* _YOUR OBJECTIVE_: Could you say how many lines below contain the word "Supplies"? Give the number with no other text.

*** Opening of DATA SUPPLIED ***

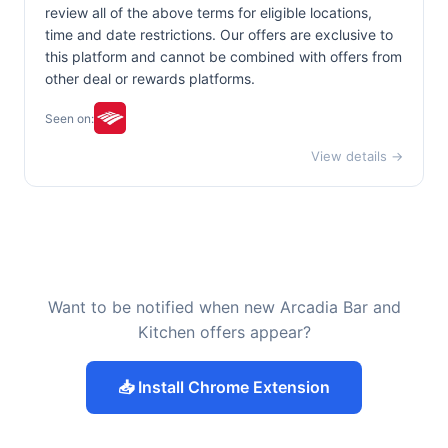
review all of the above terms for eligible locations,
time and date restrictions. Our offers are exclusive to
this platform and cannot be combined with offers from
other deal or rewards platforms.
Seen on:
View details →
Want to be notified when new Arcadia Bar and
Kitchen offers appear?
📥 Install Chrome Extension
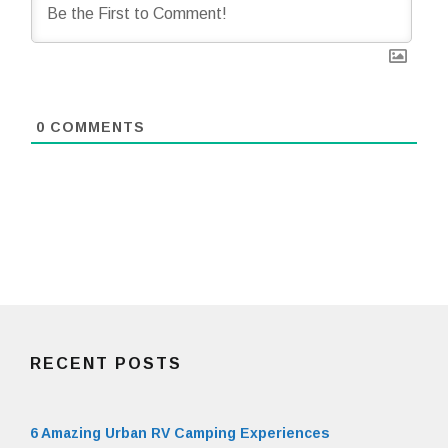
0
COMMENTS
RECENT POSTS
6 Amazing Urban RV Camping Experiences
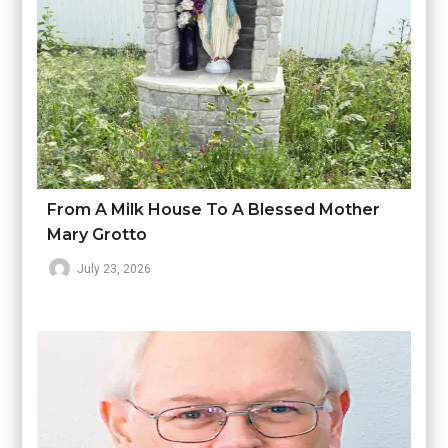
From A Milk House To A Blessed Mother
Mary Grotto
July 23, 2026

*** Close of DATA SUPPLIED ***
*** Opening of DATA SUPPLIED ***

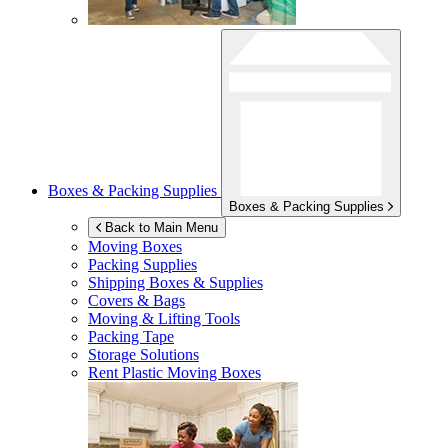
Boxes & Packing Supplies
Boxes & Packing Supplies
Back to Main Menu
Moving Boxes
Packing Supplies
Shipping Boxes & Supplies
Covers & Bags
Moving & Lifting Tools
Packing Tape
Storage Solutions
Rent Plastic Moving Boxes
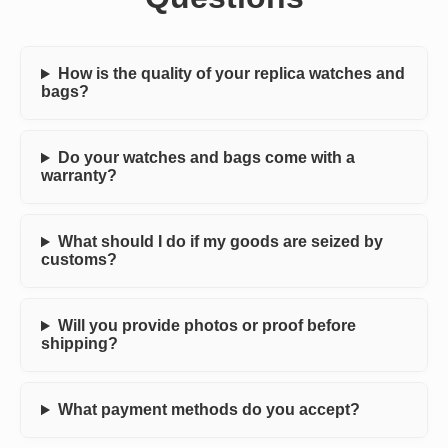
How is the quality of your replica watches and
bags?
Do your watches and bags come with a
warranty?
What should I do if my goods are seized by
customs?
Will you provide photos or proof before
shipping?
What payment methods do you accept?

*** Close of DATA SUPPLIED ***

* _THE COMPLETED TASK_: 4